If tech is king, then why are three of the world’s top 10 richest people in the energy business? The answer is simple: If you follow the money, energy is still wealth’s bread and butter, and technology is the key to nearly every industry in the world now.
It is not as simple as saying energy is on the ropes, and it is all about tech. There is a nexus that requires close attention.
Just a few short years ago, Exxon was the largest company in the world. This year, the oil giant was unseated from its long-standing place on the Dow index--with many seeing Exxon’s dethronement as the beginning of the end for fossil fuel companies, with the ever-growing chorus singing “Long Live King Tech!”.
It’s true, the energy industry--all energy, not just the fossil fuel industry--has had a rough couple of quarters, shedding billions in valuation. Meanwhile, the tech industry has been spared this fate.
Is this a temporary phenomenon with tech better suited to serve the locked-down world, or is energy out and tech in for good? Again, neither. We now live in a world of tech-driven energy, and tech-driven everything.
Our Who’s Who of the energy world and how they made their fortunes, shows the tech-heavy emphasis on a modern payday:
Elon Musk, $95.7 billion -- 2020 was a disastrous year for most. For Elon, not so much. You can say that Musk has his hands in tech as much as he does energy, but make no mistake, Tesla is how Musk has amassed most of his fortune, and it’s how he has made a name for himself. And what a name it is. From some nutty brain implant capable of hailing your autonomous (ahem, make that semi-autonomous) Tesla, to planning a colony on Mars, and from flamethrowers to the PowerWall, Musk’s wealth has increased nearly $28 billion in just 12 short months. When many of those months were in the middle of a pandemic, that’s none too shabby, and it just so happens to have landed him at fourth place in the world’s top ten richest people list.
Warren Buffett $111.34 billion -- Buffett lands at sixth place on the list according to the Bloomberg Billionaires list.
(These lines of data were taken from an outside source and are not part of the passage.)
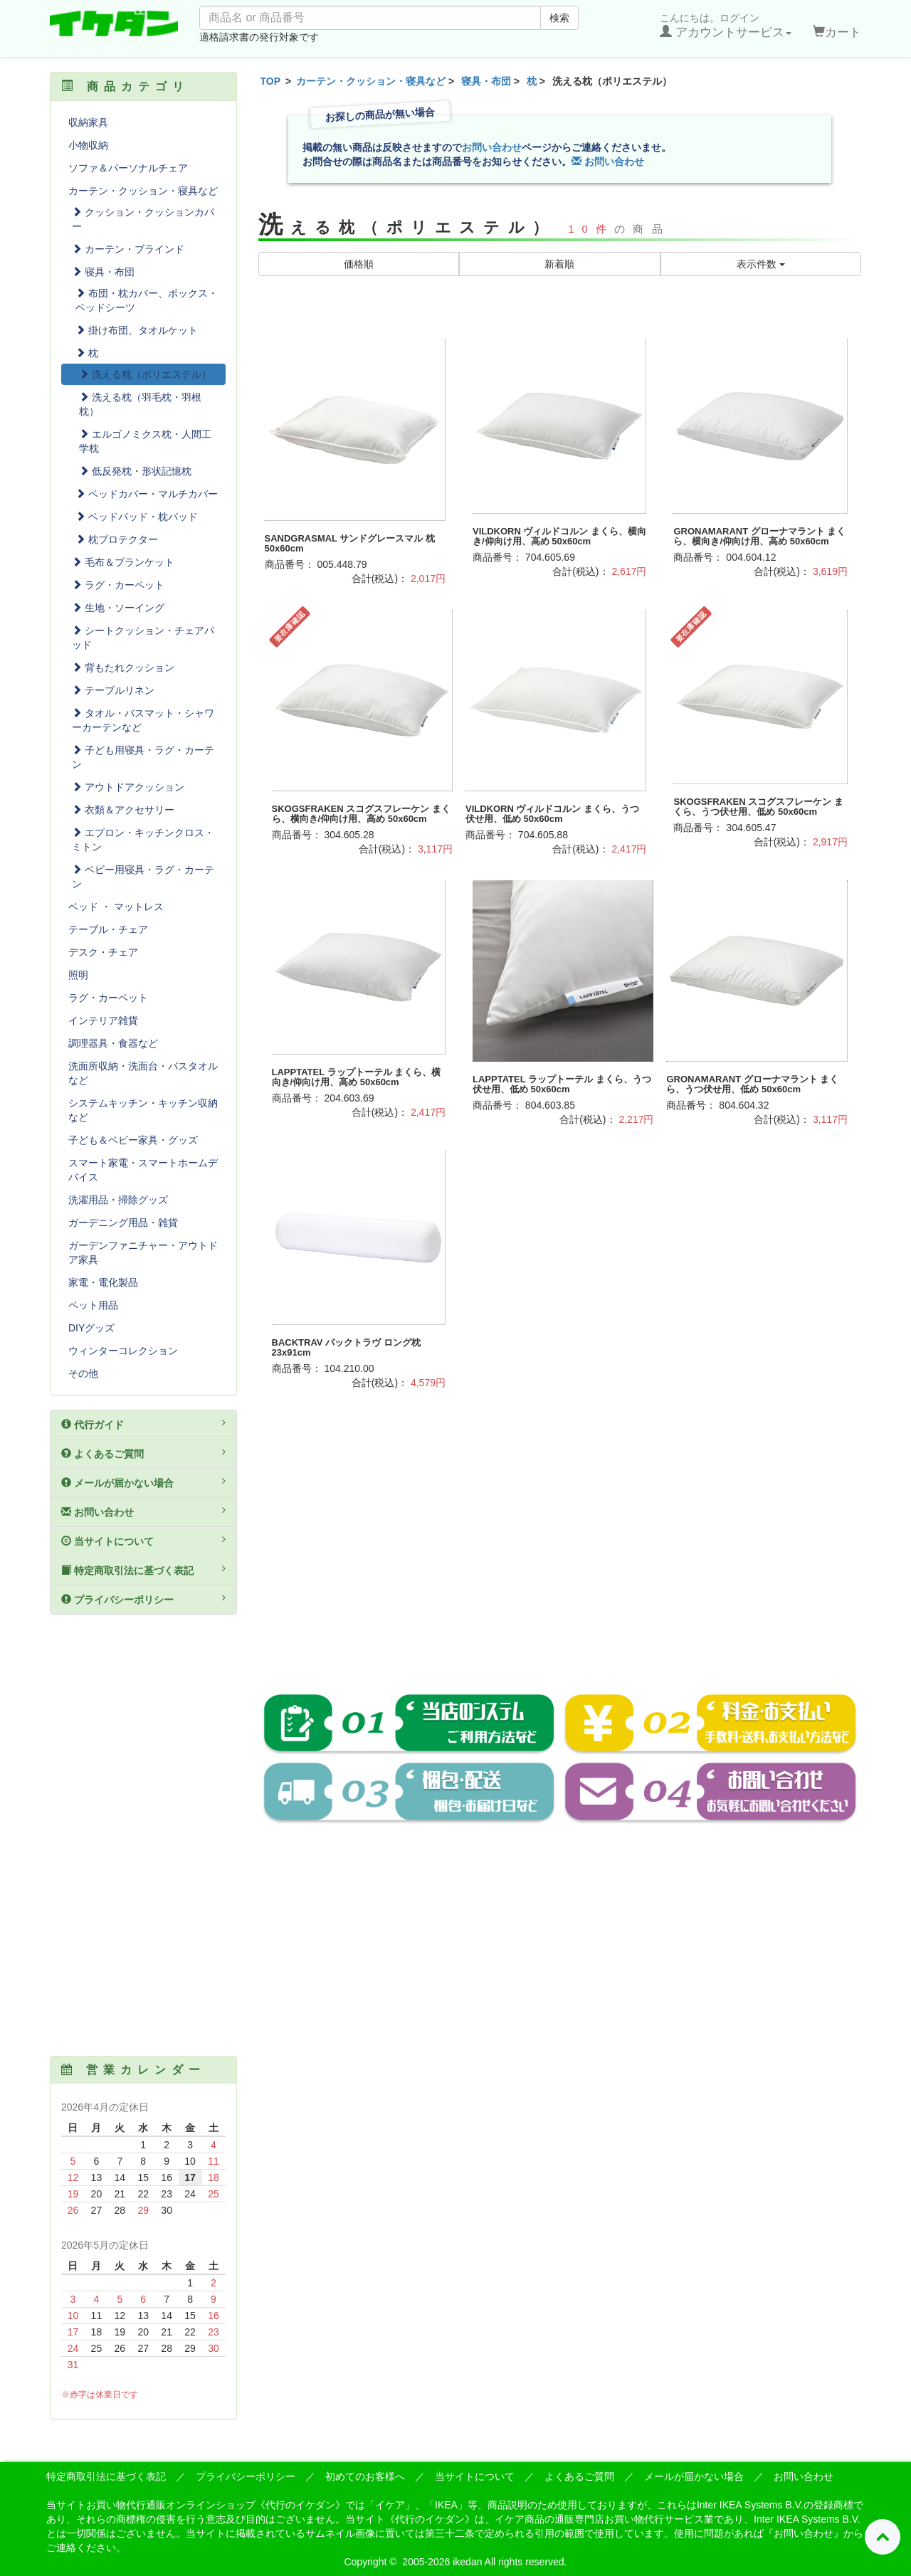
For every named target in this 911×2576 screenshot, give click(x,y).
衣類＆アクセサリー (123, 809)
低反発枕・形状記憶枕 (135, 471)
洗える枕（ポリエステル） (145, 374)
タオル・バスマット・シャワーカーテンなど (143, 720)
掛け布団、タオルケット (136, 330)
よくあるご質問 (143, 1453)
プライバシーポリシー (143, 1599)
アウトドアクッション (128, 787)
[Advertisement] (560, 1557)
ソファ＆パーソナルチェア (128, 168)
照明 (78, 975)
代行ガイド (143, 1424)
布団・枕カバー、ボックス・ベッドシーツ (146, 300)
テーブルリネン (113, 690)
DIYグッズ (91, 1328)
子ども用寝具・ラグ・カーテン (143, 757)
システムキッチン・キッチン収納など (143, 1110)
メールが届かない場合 (143, 1482)
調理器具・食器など (113, 1043)
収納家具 (88, 122)
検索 (559, 17)
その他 (83, 1373)
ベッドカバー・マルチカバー (146, 494)
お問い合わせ (492, 147)
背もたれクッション (123, 667)
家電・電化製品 (103, 1282)
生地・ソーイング (118, 607)
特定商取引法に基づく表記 (143, 1569)
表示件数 (761, 264)
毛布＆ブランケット (123, 562)
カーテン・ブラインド (128, 249)
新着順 (559, 264)
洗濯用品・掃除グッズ (118, 1199)
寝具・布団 (486, 81)
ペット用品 (93, 1305)
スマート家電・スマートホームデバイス (143, 1170)
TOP (270, 81)
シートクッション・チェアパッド (143, 637)
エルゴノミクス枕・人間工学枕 (145, 441)
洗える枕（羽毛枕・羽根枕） (140, 404)
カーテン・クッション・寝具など (371, 81)
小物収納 (88, 145)
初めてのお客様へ (365, 2476)
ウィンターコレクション (123, 1350)
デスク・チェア (103, 952)
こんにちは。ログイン (725, 25)
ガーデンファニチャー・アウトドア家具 (143, 1252)
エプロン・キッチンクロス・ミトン (143, 839)
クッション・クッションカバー (143, 219)
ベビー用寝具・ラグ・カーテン (143, 877)
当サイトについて (143, 1540)
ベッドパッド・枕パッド (136, 516)
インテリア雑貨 (103, 1020)
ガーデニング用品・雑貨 (123, 1222)
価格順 (359, 264)
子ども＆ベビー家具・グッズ (133, 1140)
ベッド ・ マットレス (116, 906)
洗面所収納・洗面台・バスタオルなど (143, 1073)
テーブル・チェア (108, 929)
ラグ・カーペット (118, 585)
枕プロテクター (116, 539)
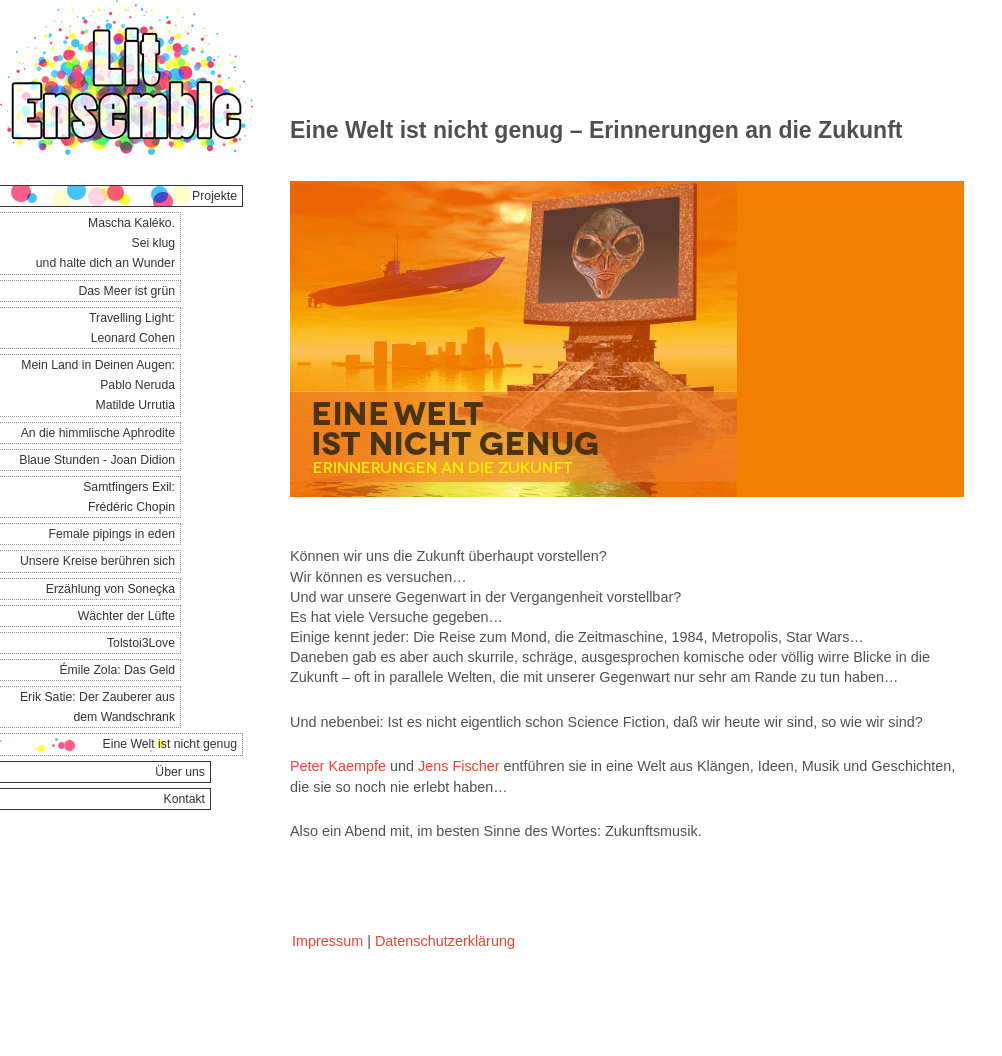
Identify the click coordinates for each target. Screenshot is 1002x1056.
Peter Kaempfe (338, 766)
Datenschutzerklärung (445, 941)
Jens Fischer (459, 766)
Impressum (327, 941)
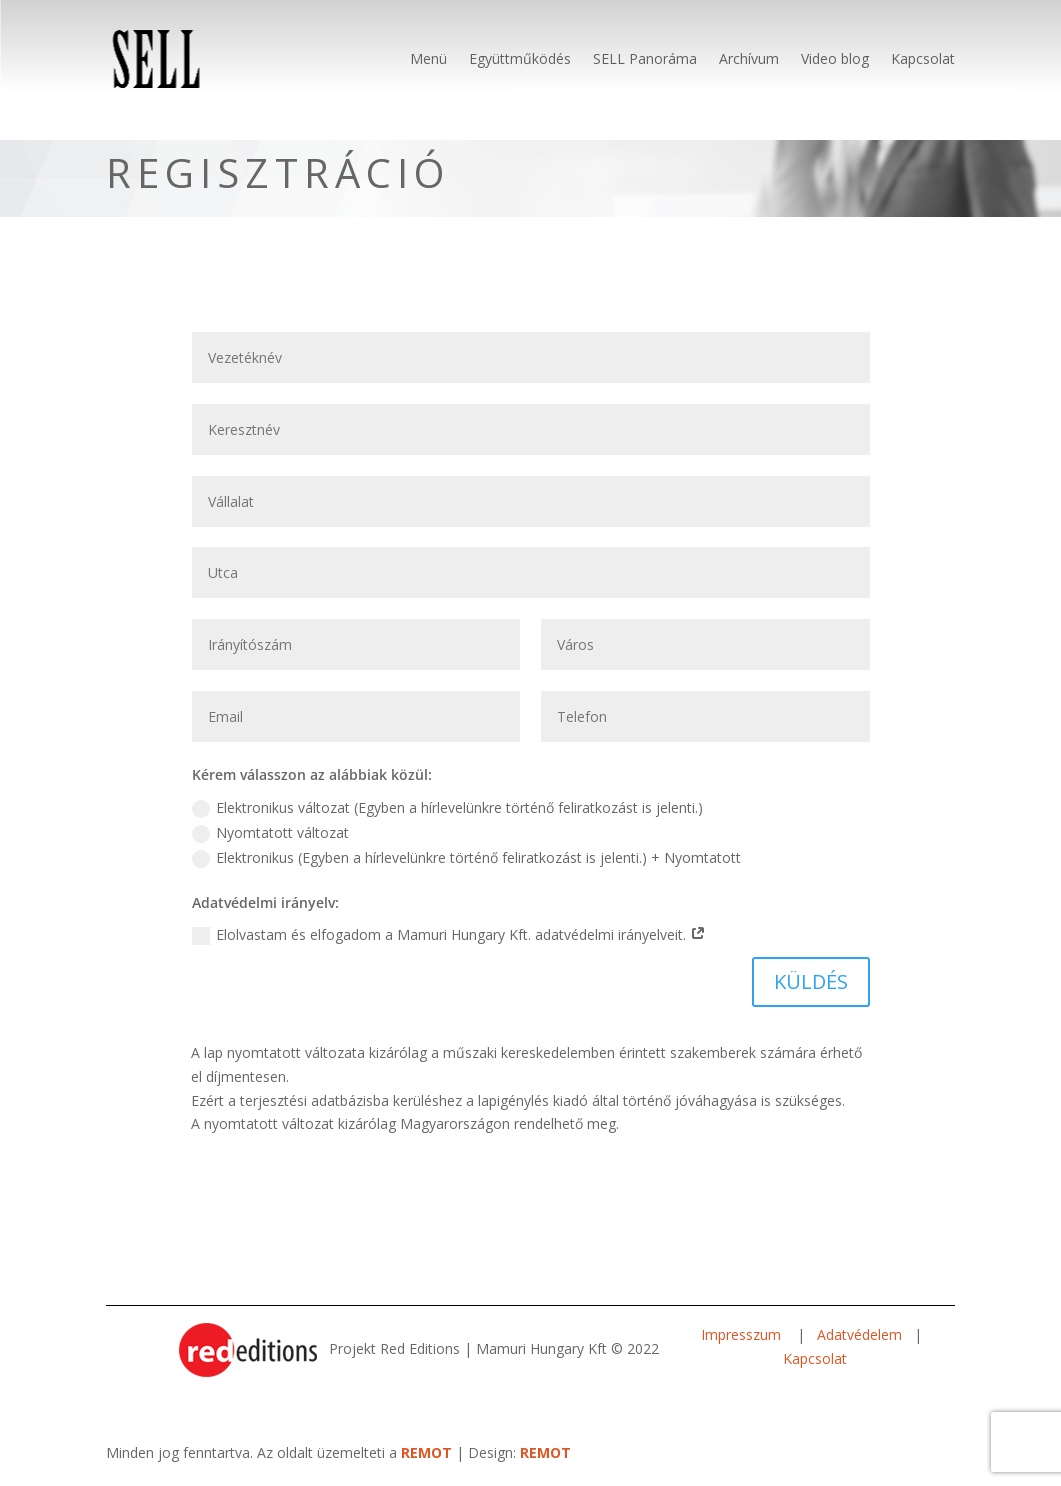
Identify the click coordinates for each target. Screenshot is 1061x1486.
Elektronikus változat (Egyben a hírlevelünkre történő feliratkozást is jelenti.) (447, 808)
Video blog (835, 58)
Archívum (749, 58)
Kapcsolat (923, 58)
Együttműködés (520, 58)
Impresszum (743, 1334)
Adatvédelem (859, 1334)
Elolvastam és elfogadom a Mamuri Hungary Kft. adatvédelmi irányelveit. (449, 935)
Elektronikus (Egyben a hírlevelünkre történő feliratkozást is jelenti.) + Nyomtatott (466, 858)
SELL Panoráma (645, 58)
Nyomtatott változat (270, 833)
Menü (428, 58)
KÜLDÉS (811, 981)
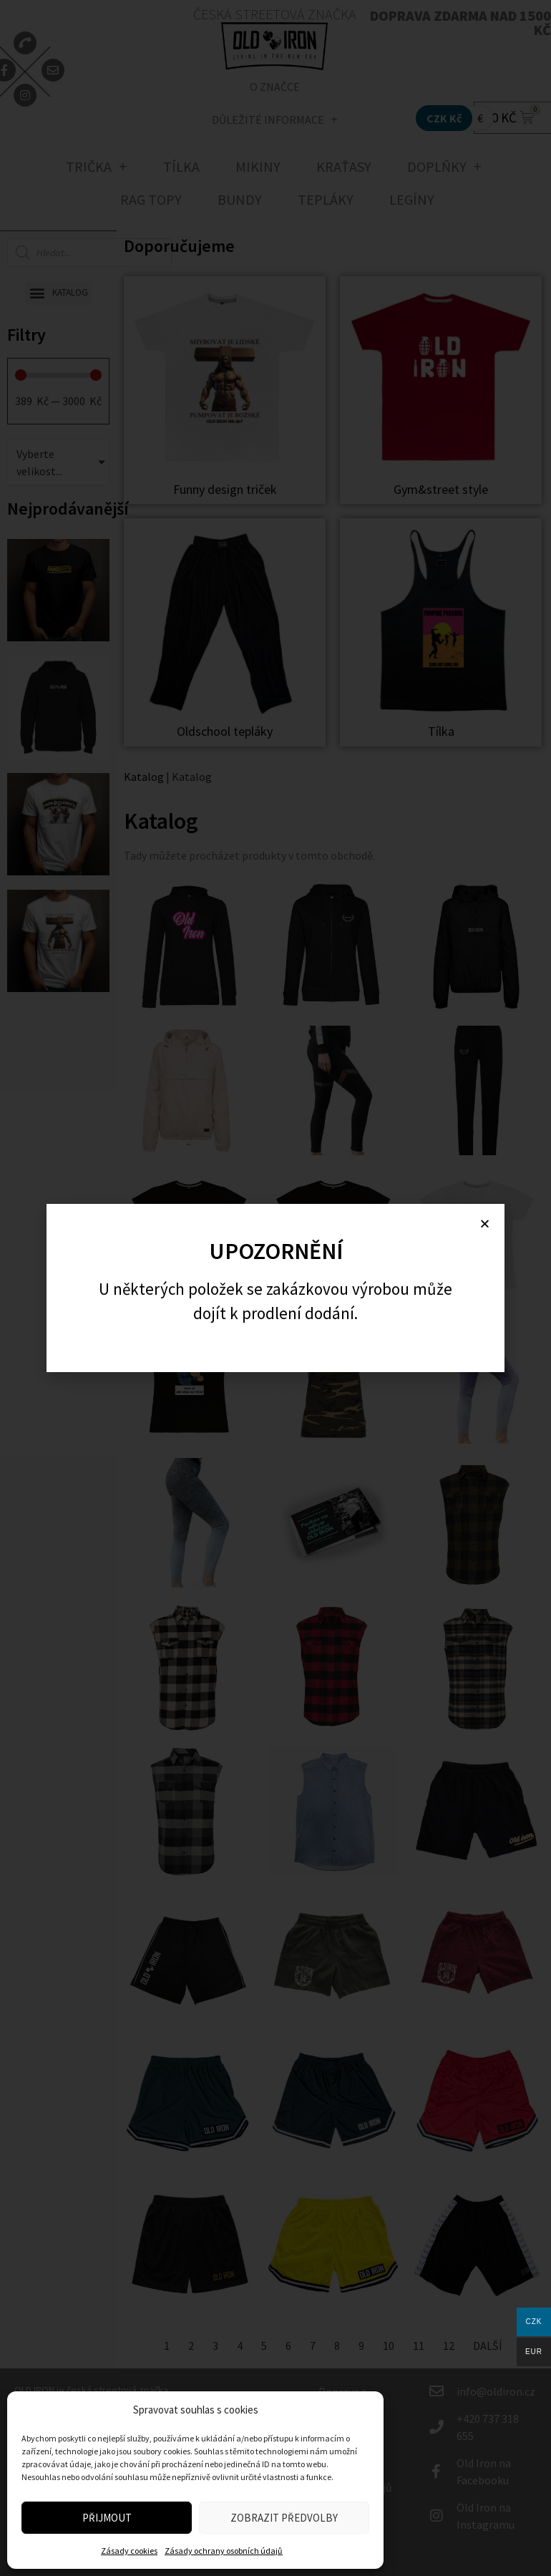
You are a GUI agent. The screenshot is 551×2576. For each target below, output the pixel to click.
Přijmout (107, 2517)
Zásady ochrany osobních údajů (224, 2550)
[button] (484, 1223)
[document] (275, 1288)
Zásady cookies (129, 2550)
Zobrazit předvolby (284, 2517)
While Buffett is not an energy company mogul per say, this billionaire is still betting big time in the energy business, sinking $10 billion on Dominion Energy’s natural gas transmission and storage assets in July in the middle of a pandemic that has most of the energy industry sitting tight and pinching pennies. While some see Buffett’s purchase as risky, others see it as wise, because natural gas pipeline companies have no direct competitors, and people utilize energy whether they are in lockdown or not. It’s not Buffett’s first foray into gas pipelines either. Berkshire Hathaway Energy already owns Northern Natural Gas and Kern River Gas Transmission. To be fair, Berkshire also holds a significant share in Apple (23.84% at last check), which hasn’t hurt his overall wealth. Back on the energy front, however, Buffett did ditch his unflattering common stock stake in Occidental Petroleum in Q2, which he received as a dividend from his $10 billion preferred stock stake. In Q2, Buffett has exited or reduced stakes in airlines, banks, and Sirius XM, but has upped his stake in Suncor Energy. Related: Can Tesla Live Up To Its $400 Billion Valuation?
Mukesh Ambani $79 billion -- Lesser known but certainly not less apt at wealth accrual is Mukesh Ambani, chairman and managing director of Reliance Industries. Reliance is India’s most valuable company, owning oil, gas, petrochemical, and natural resource subsidiaries. That’s not all, of course. Reliance also has grown to the size it is now through the help of Reliance Jio, its telecom/tech company arm that has piqued the interest of many an investor, including Saudi Aramco, which was just weeks ago considering a $15 billion stake in the refining giant. Aramco is also looking to purchase a 20% stake in Reliance’s oil to chemical business, valued at $75 billion--although the pandemic has delayed this deal.
The remaining people on the top ten list do include some tech giants such as Jeff Bezos, Steve Ballmer, and Bill Gates. And while the billionaires on this list have their hands in more than just energy, when three of the world’s top ten richest find merit in energy-related businesses, it is a clear indication that energy is not yet ready to be kicked off throne entirely. It just needs a little help from the tech sector.